神の命の水が止まったのは、「あなたがたの咎が、あなたがたと、あなたがたの神との仕切り」(イザ59章2節)となっているからです。しかし、神はイエスを新しい井戸のように与えてくださいました。

友よ。私たちはイエスのわき腹を、槍(罪)で突き刺したのに、神はそこから血(赦し)と水(いのち)を噴き出させられました。十字架こそ、罪によって塞がれた井戸を掘る作業でした。十字架から復活のいのちが湧き出て、私たちを生かしてくださいました(ヨハネ19章34節)。

26章24~25節

主はその夜、彼に現れて仰せられた。…わたしがあなたと共にいる。イサクはそこに祭壇を築き、主の御名によって祈った。

イサクは、ベエル・シェバで神の声を聞いて確信を得ました。そして、祭壇を築き祈りました。私たちが確信を持って礼拝し、祈ることができるのはどんな時でしょうか。

それは、自分の人生の「過去・現在・未来」が、神の御手の中にあることを確信できるときです。イサクは、「私はあなたの父アブラハムの神である」…過去、「恐れてはならない。私があなたと共にいる」…現在、「私はあなたを祝福し、あなたの子孫を増し加えよう」…未来(以上24節)、との神の約束の言葉に確信を得ました。

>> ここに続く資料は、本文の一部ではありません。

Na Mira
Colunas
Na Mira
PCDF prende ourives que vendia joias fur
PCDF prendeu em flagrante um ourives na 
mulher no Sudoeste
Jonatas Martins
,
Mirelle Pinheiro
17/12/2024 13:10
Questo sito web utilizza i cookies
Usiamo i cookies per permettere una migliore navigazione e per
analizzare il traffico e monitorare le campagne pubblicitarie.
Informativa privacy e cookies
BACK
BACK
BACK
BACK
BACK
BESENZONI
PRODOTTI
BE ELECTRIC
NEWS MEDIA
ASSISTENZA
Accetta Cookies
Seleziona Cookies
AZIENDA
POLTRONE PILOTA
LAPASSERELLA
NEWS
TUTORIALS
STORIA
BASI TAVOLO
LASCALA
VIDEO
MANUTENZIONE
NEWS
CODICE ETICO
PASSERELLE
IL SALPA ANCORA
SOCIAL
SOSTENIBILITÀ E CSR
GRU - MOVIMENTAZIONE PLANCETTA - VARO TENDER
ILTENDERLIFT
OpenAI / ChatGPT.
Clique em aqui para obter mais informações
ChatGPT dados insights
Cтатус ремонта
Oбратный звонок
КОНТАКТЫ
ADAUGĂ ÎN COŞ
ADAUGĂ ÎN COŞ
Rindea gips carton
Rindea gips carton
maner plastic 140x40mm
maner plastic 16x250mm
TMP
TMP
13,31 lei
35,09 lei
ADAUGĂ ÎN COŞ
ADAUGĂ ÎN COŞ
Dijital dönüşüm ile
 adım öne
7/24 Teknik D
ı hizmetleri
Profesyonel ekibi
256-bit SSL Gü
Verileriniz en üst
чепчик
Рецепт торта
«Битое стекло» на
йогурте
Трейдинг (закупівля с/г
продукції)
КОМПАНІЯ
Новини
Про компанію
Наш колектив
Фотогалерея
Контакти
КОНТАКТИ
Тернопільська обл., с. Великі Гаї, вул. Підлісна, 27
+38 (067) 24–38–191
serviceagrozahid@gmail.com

「過去」の傷や失敗…、「現在」の弱さと自信のなさ…、「将来」への不安…、それら過去・現在・未来、すべてに御手を置いてくださるお方は「霊なる神」(ヨハネ4章24節)です。

霊は、過去・現在・未来を貫きます。「過去」の咎を赦し、「現在」の自分と共に歩み、「未来」を導いてくださるお方です。また、白髪になっても背負ってくださるお方です(イザ46章3・4節)。

友よ。過去から未来まで知り尽くすお方が、あなたのために「今日」を開かれましたから、確信を持って礼拝して(生きて)ください。

26章28節

「私たちは、主があなたとともにおられることをはっきり見たのです。それで…あなたと契約を結びたいのです。」

水の権利で争ったアビメレクは、将軍たちと共にイサクのもとに来て平和条約を結ぶ提案をします。平和条約は、自分と対等か、自分よりも強い者と結ぶものです。彼らは、それほどイサクを力ある者と見たようです。

主は、「あなたがたの光を人々の前で輝かせ、人々があなたがたの良い行いを見て、天におられるあなたがたの父をあがめるようにしなさい」(マタイ5章16節)と言われました。

アビメレクは、イサク自身の力よりも、彼に働かれる神の力を見ました。それは、イサクが争わずに退き、退いては泉を掘り当てる姿に、彼の背後にいる神を恐れたからです。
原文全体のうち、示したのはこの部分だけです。